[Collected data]
--------------------------------
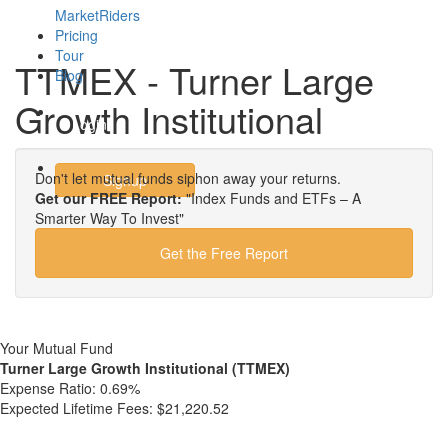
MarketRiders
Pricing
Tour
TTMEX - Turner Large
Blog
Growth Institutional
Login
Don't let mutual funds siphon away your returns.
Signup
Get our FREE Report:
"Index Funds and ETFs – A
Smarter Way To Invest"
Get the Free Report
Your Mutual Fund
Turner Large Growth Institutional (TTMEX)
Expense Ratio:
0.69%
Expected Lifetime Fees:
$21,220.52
--------------------------------
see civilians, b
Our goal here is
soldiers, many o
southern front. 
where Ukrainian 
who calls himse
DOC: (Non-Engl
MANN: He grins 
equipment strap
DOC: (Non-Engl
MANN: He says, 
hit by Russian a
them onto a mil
--------------------------------
:: Assignment ::
Pull every line that holds the string "TTMEX" out of the records.

:: Answer box ::
TTMEX - Turner Large
Turner Large Growth Institutional (TTMEX)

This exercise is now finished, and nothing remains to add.